Post
Topic
Board Altcoin Discussion
Re: Even though BTS devs are greedy, it's still better tech than NXT and NuBits
by
Come-from-Beyond
on 17/01/2015, 17:13:54 UTC
Come-from-Beyond, I think some of that may be outdated, describing an older version of DPOS. Specifically,

Quote
- At all times no delegate may have more than 2% of the vote. Any transaction or block that would give a delegate more than 2% of the vote is to be rejected.

I could be somehow mistaken, but this does not seem to be the case.

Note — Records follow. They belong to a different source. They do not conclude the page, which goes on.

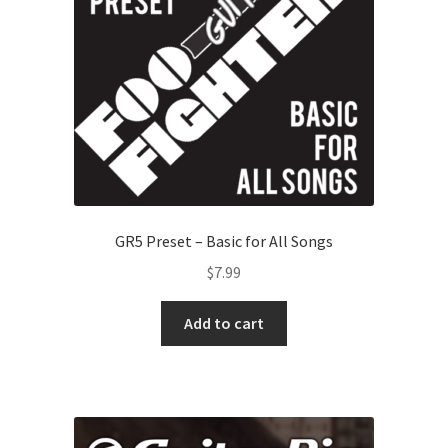
GR5 Preset – Basic for All Songs
$
7.99
Add to cart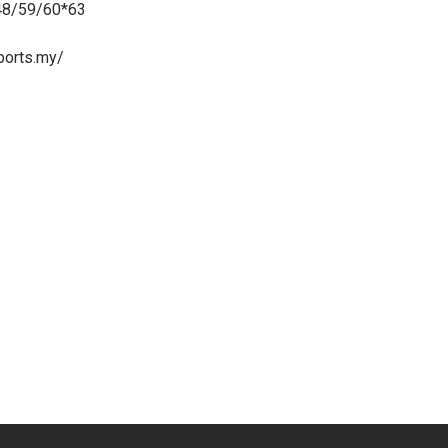
48/59/60*63
ports.my/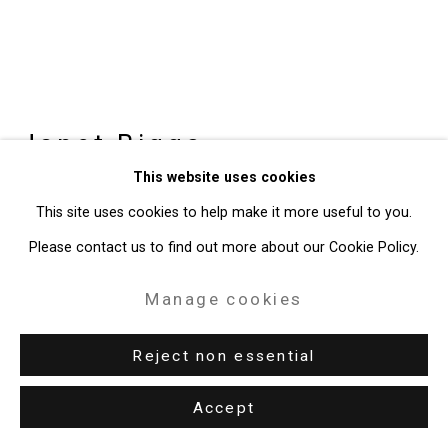
49 Walker Street, New York, NY 10013
T: 212.594.0550 E:
info@cristintierney.com
Janet Biggs
American,
b. 1959
This website uses cookies
Seeing Constellations in the
This site uses cookies to help make it more useful to you.
Darkness Between Stars
,
2018
Please contact us to find out more about our Cookie Policy.
single-channel HD video with sound, 16:9 format
Manage cookies
6:47 minutes
Edition of 5 plus 2 artist's proofs
Reject non essential
CT-6450
Accept
Enquire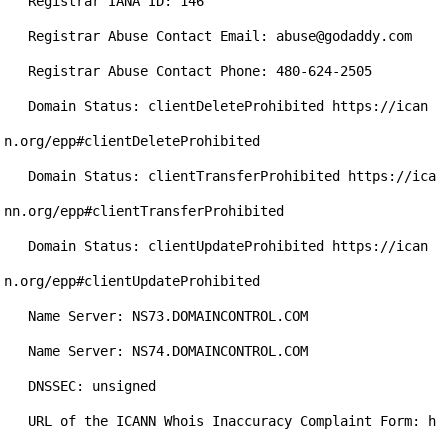
   Registrar IANA ID: 146

   Registrar Abuse Contact Email: abuse@godaddy.com

   Registrar Abuse Contact Phone: 480-624-2505

   Domain Status: clientDeleteProhibited https://ican
n.org/epp#clientDeleteProhibited

   Domain Status: clientTransferProhibited https://ica
nn.org/epp#clientTransferProhibited

   Domain Status: clientUpdateProhibited https://ican
n.org/epp#clientUpdateProhibited

   Name Server: NS73.DOMAINCONTROL.COM

   Name Server: NS74.DOMAINCONTROL.COM

   DNSSEC: unsigned

   URL of the ICANN Whois Inaccuracy Complaint Form: h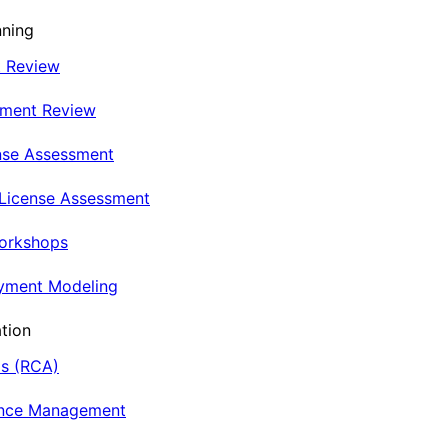
nning
t Review
nment Review
nse Assessment
 License Assessment
Workshops
oyment Modeling
tion
is (RCA)
ance Management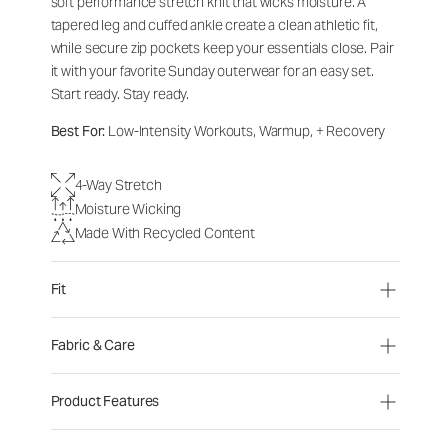
soft performance stretch knit that wicks moisture. A
tapered leg and cuffed ankle create a clean athletic fit,
while secure zip pockets keep your essentials close. Pair
it with your favorite Sunday outerwear for an easy set.
Start ready. Stay ready.
Best For:
Low-Intensity Workouts, Warmup, + Recovery
4-Way Stretch
Moisture Wicking
Made With Recycled Content
Fit
Fabric & Care
Product Features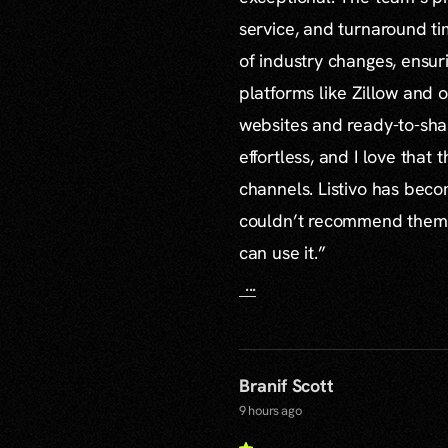
service, and turnaround ti
of industry changes, ensur
platforms like Zillow and o
websites and ready-to-sha
effortless, and I love that
channels. Listivo has beco
couldn’t recommend them mo
can use it.”
...
Branif Scott
9 hours ago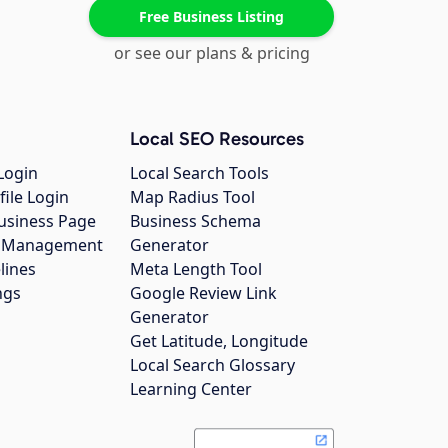
Free Business Listing
or see our plans & pricing
Local SEO Resources
Login
Local Search Tools
file Login
Map Radius Tool
usiness Page
Business Schema
gs Management
Generator
lines
Meta Length Tool
ngs
Google Review Link
Generator
Get Latitude, Longitude
Local Search Glossary
Learning Center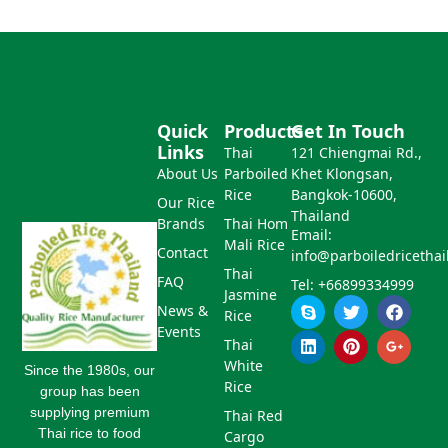
Quick
Products
Get In Touch
Links
Thai
121 Chiengmai Rd.,
About Us
Parboiled
Khet Klongsan,
Rice
Bangkok-10600,
Our Rice
Thailand
Brands
Thai Hom
Email:
Mali Rice
Contact
info@parboiledricetha
Thai
FAQ
Tel: +66899334999
Jasmine
S
L
T
P
F
G
News &
Rice
k
i
w
i
a
o
Events
y
n
i
n
c
o
Thai
p
k
t
t
e
g
White
e
e
t
e
b
l
Since the 1980s, our
d
e
r
o
e
Rice
group has been
i
r
e
o
-
supplying premium
Thai Red
n
s
k
p
Thai rice to food
Cargo
t
l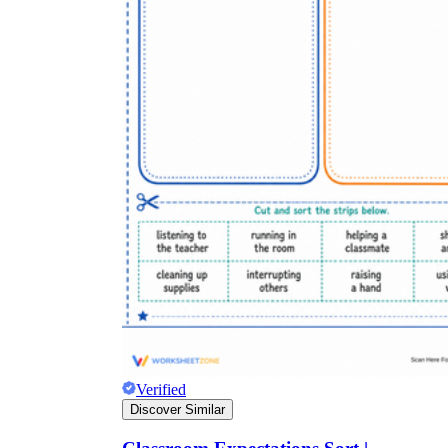
Verified
Discover Similar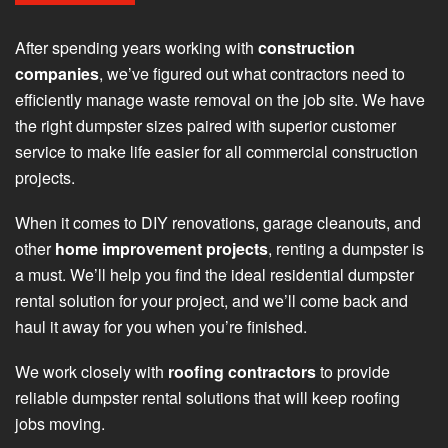
After spending years working with
construction
companies
, we’ve figured out what contractors need to
efficiently manage waste removal on the job site. We have
the right dumpster sizes paired with superior customer
service to make life easier for all commercial construction
projects.
When it comes to DIY renovations, garage cleanouts, and
other
home improvement projects
, renting a dumpster is
a must. We’ll help you find the ideal residential dumpster
rental solution for your project, and we’ll come back and
haul it away for you when you’re finished.
We work closely with
roofing contractors
to provide
reliable dumpster rental solutions that will keep roofing
jobs moving.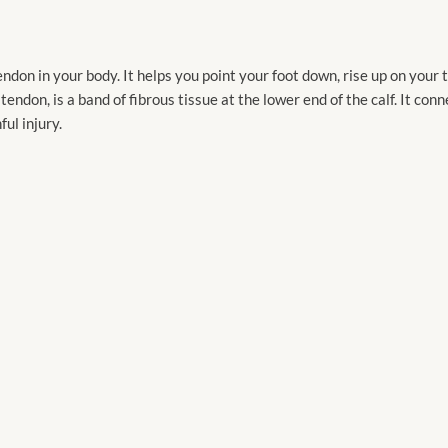
endon in your body. It helps you point your foot down, rise up on your
 tendon, is a band of fibrous tissue at the lower end of the calf. It con
ful injury.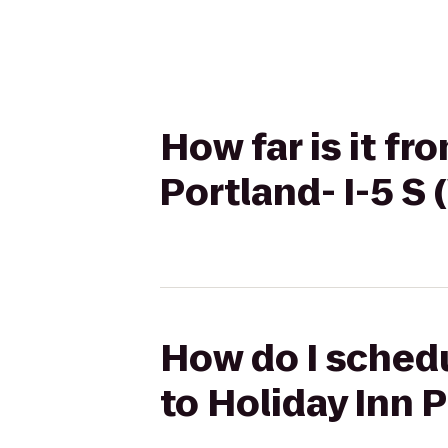
How far is it fr
Portland- I-5 S 
How do I schedul
to Holiday Inn P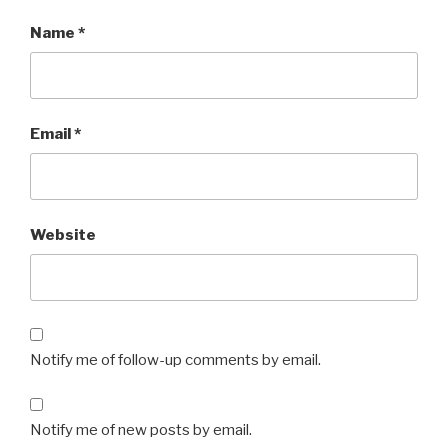
Name
*
Email
*
Website
Notify me of follow-up comments by email.
Notify me of new posts by email.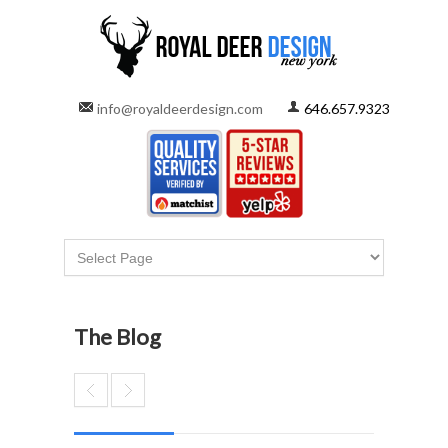
info@royaldeerdesign.com
646.657.9323
The Blog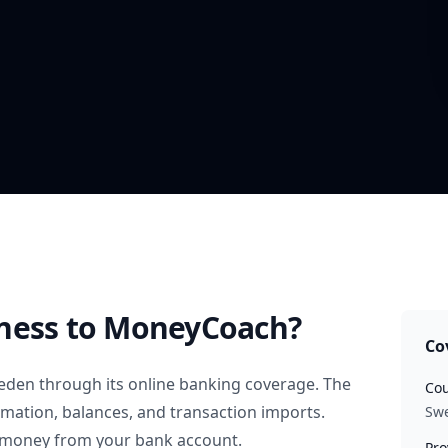
ness
to MoneyCoach?
Co
eden
through its online banking coverage. The
Cou
rmation, balances, and transaction imports.
Sw
 money from your bank account.
Pro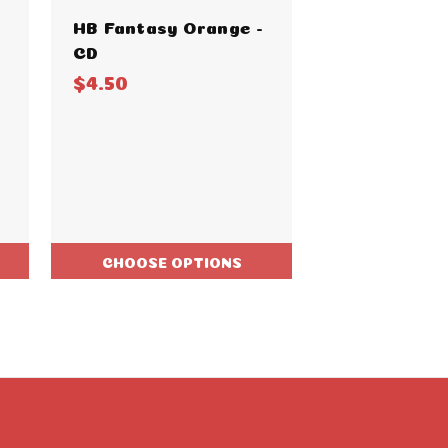
HB Fantasy Orange -
HB Fantasy 
CD
$4.50
$4.50
CHOOSE OPTIONS
CHOOSE O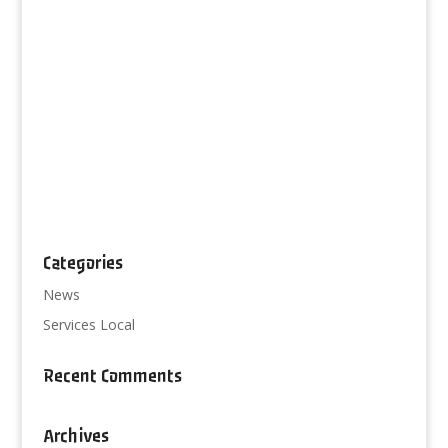
Categories
News
Services Local
Recent Comments
Archives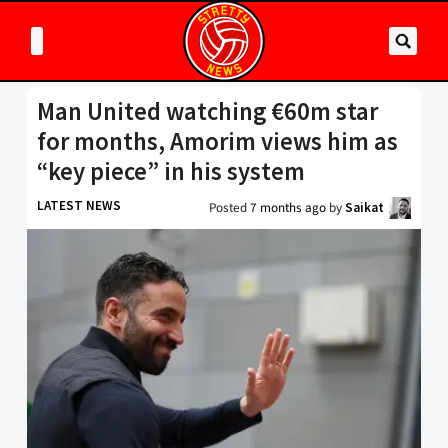
Man United watching €60m star
for months, Amorim views him as
“key piece” in his system
LATEST NEWS
Posted
7 months ago
by
Saikat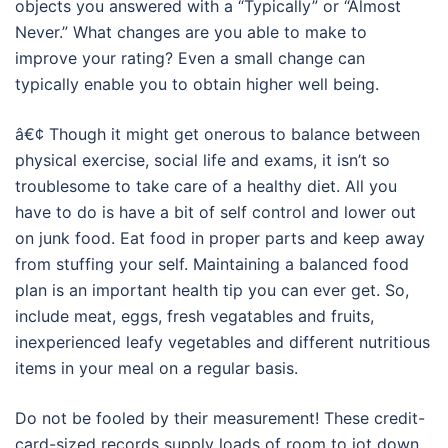
objects you answered with a “Typically” or “Almost
Never.” What changes are you able to make to
improve your rating? Even a small change can
typically enable you to obtain higher well being.
â€¢ Though it might get onerous to balance between
physical exercise, social life and exams, it isn’t so
troublesome to take care of a healthy diet. All you
have to do is have a bit of self control and lower out
on junk food. Eat food in proper parts and keep away
from stuffing your self. Maintaining a balanced food
plan is an important health tip you can ever get. So,
include meat, eggs, fresh vegatables and fruits,
inexperienced leafy vegetables and different nutritious
items in your meal on a regular basis.
Do not be fooled by their measurement! These credit-
card-sized records supply loads of room to jot down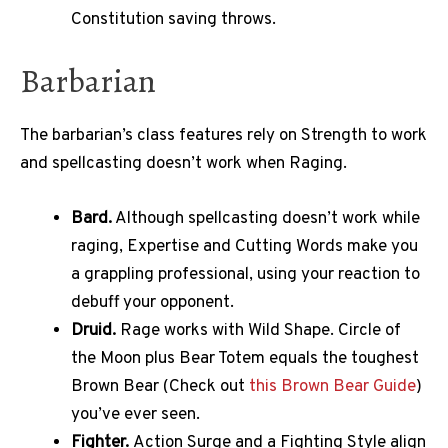
Constitution saving throws.
Barbarian
The barbarian’s class features rely on Strength to work
and spellcasting doesn’t work when Raging.
Bard.
Although spellcasting doesn’t work while
raging, Expertise and Cutting Words make you
a grappling professional, using your reaction to
debuff your opponent.
Druid.
Rage works with Wild Shape. Circle of
the Moon plus Bear Totem equals the toughest
Brown Bear (Check out
this Brown Bear Guide
)
you’ve ever seen.
Fighter.
Action Surge and a Fighting Style align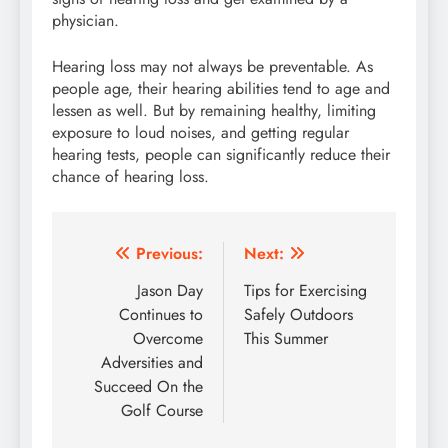
physician.
Hearing loss may not always be preventable. As
people age, their hearing abilities tend to age and
lessen as well. But by remaining healthy, limiting
exposure to loud noises, and getting regular
hearing tests, people can significantly reduce their
chance of hearing loss.
Post
Previous:
Next:
navigation
Jason Day
Tips for Exercising
Continues to
Safely Outdoors
Overcome
This Summer
Adversities and
Succeed On the
Golf Course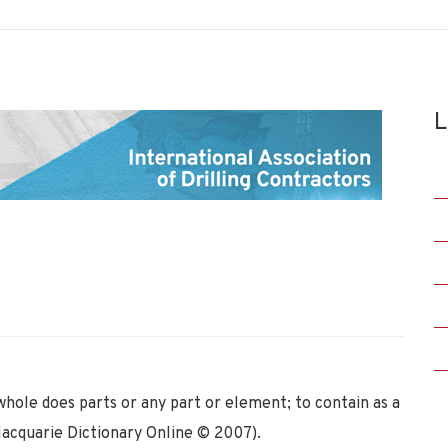
L
whole does parts or any part or element; to contain as a
Macquarie Dictionary Online © 2007).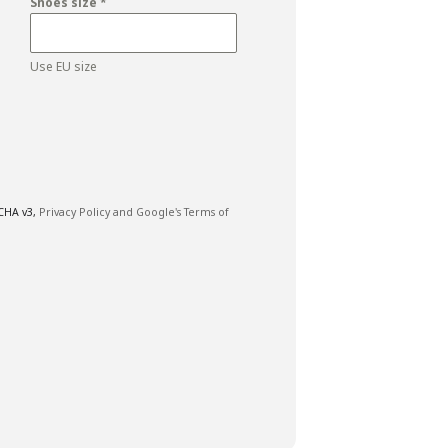
Shoes size
*
Use EU size
TCHA v3,
Privacy Policy and
Google's Terms of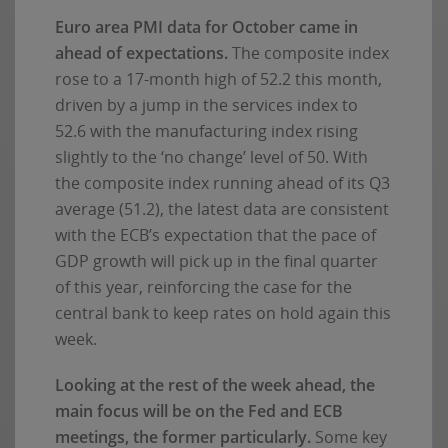
Euro area PMI data for October came in
ahead of expectations.
The composite index
rose to a 17-month high of 52.2 this month,
driven by a jump in the services index to
52.6 with the manufacturing index rising
slightly to the ‘no change’ level of 50. With
the composite index running ahead of its Q3
average (51.2), the latest data are consistent
with the ECB’s expectation that the pace of
GDP growth will pick up in the final quarter
of this year, reinforcing the case for the
central bank to keep rates on hold again this
week.
Looking at the rest of the week ahead, the
main focus will be on the Fed and ECB
meetings, the former particularly.
Some key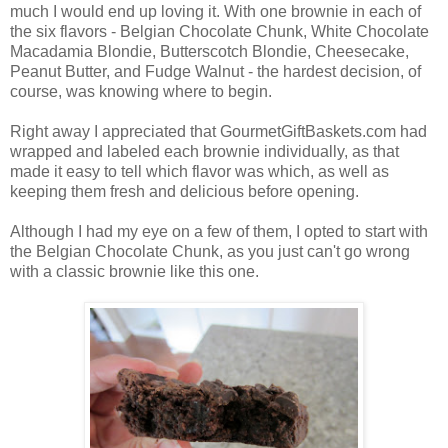
much I would end up loving it. With one brownie in each of
the six flavors - Belgian Chocolate Chunk, White Chocolate
Macadamia Blondie, Butterscotch Blondie, Cheesecake,
Peanut Butter, and Fudge Walnut - the hardest decision, of
course, was knowing where to begin.
Right away I appreciated that GourmetGiftBaskets.com had
wrapped and labeled each brownie individually, as that
made it easy to tell which flavor was which, as well as
keeping them fresh and delicious before opening.
Although I had my eye on a few of them, I opted to start with
the Belgian Chocolate Chunk, as you just can't go wrong
with a classic brownie like this one.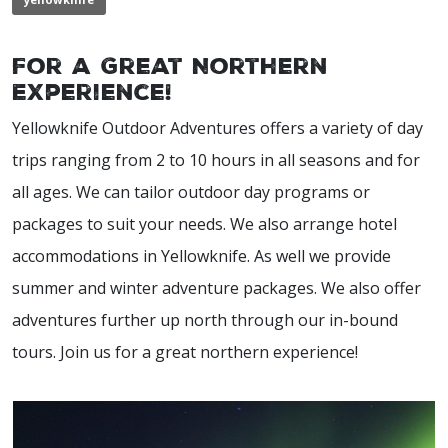
For a Great Northern
Experience!
Yellowknife Outdoor Adventures offers a variety of day
trips ranging from 2 to 10 hours in all seasons and for
all ages. We can tailor outdoor day programs or
packages to suit your needs. We also arrange hotel
accommodations in Yellowknife. As well we provide
summer and winter adventure packages. We also offer
adventures further up north through our in-bound
tours. Join us for a great northern experience!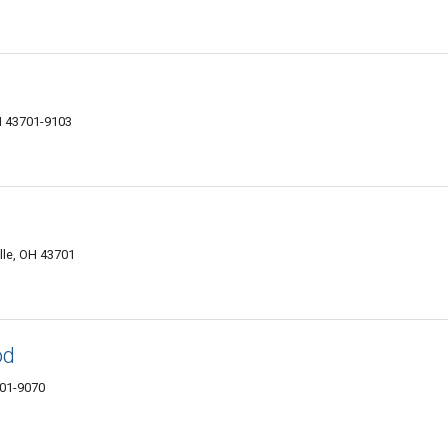
H 43701-9103
lle, OH 43701
od
701-9070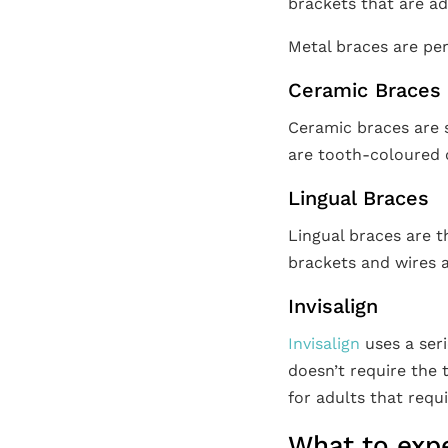
brackets that are a
Metal braces are per
Ceramic Braces
Ceramic braces are s
are tooth-coloured o
Lingual Braces
Lingual braces are t
brackets and wires a
Invisalign
Invisalign
uses a seri
doesn’t require the 
for adults that requ
What to exp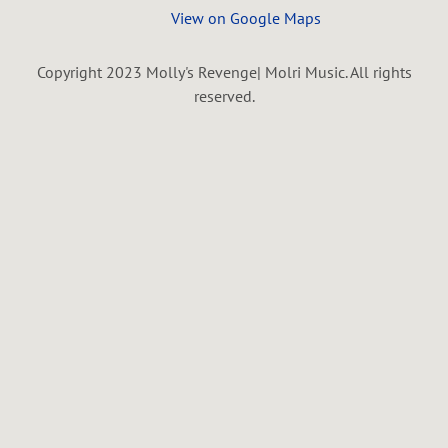
View on Google Maps
Copyright 2023 Molly's Revenge| Molri Music. All rights
reserved.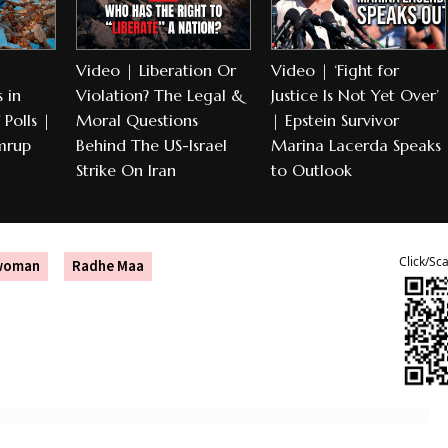
Video | Liberation Or
Video | ‘Fight for
 in
Violation? The Legal &
Justice Is Not Yet Over’
Polls |
Moral Questions
| Epstein Survivor
mrup
Behind The US-Israel
Marina Lacerda Speaks
Strike On Iran
to Outlook
Click/Sc
dwoman
Radhe Maa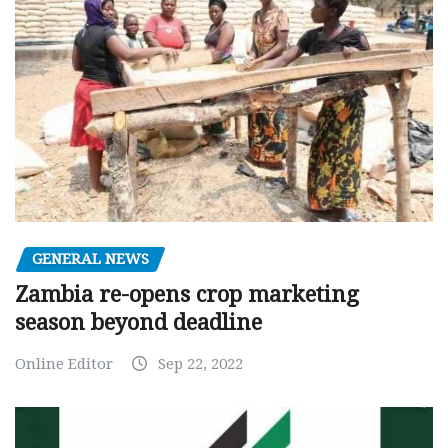
GENERAL NEWS
Zambia re-opens crop marketing
season beyond deadline
Online Editor
Sep 22, 2022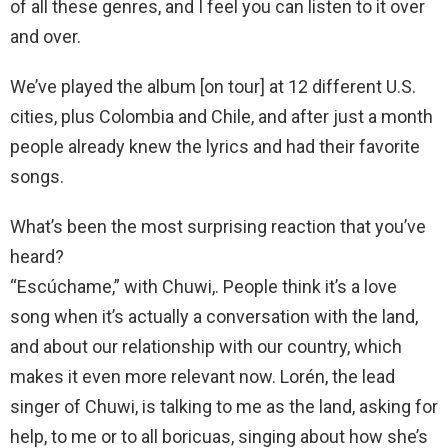
of all these genres, and I feel you can listen to it over
and over.
We’ve played the album [on tour] at 12 different U.S.
cities, plus Colombia and Chile, and after just a month
people already knew the lyrics and had their favorite
songs.
What’s been the most surprising reaction that you’ve
heard?
“Escúchame,” with Chuwi,. People think it’s a love
song when it’s actually a conversation with the land,
and about our relationship with our country, which
makes it even more relevant now. Lorén, the lead
singer of Chuwi, is talking to me as the land, asking for
help, to me or to all boricuas, singing about how she’s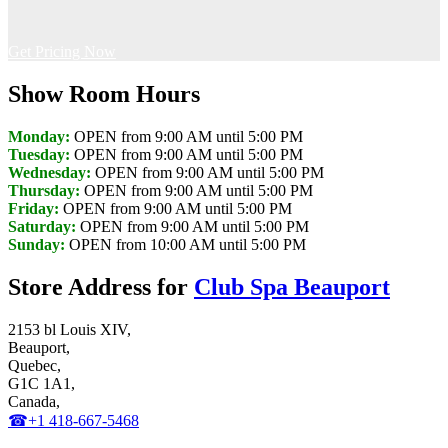
Get Pricing Now
Show Room Hours
Monday:
OPEN from 9:00 AM until 5:00 PM
Tuesday:
OPEN from 9:00 AM until 5:00 PM
Wednesday:
OPEN from 9:00 AM until 5:00 PM
Thursday:
OPEN from 9:00 AM until 5:00 PM
Friday:
OPEN from 9:00 AM until 5:00 PM
Saturday:
OPEN from 9:00 AM until 5:00 PM
Sunday:
OPEN from 10:00 AM until 5:00 PM
Store Address for
Club Spa Beauport
2153 bl Louis XIV,
Beauport,
Quebec,
G1C 1A1,
Canada,
☎+1 418-667-5468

I interpreted 2% vote limit as a way to force stakeholders to vote for at least 50 delegates. If it means that none of the delegates is allowed to generate more than 2% of blocks then the attack above will lead to exclusion of 33% of legit delegates and 33% of rogue delegates from block generation process (because they can't sign another chain if they already signed the attacker's one). And this leads to worse consequences. The attackers may get more than 33% of slots in the next top 66 delegates that will replace current leaders (assuming that it's easier to be in top 200 than in top 100).


Edit:

Such "rating grinding" attack (when rogue delegates commit suicide and force some honest delegates to be excluded too) is a neat feature for attackers. In this case no need to have 33 delegates, N attackers can be fired together with N+M honest delegates (the same way as 51% attack can be conducted with less than 51% of hashing power). Repeating this process the attackers may slowly increase percentage of occupied slots... Note that I don't know BitShares internals very well, if someone explained the process of firing of delegates it would help to assess how feasible "rating grinding" is.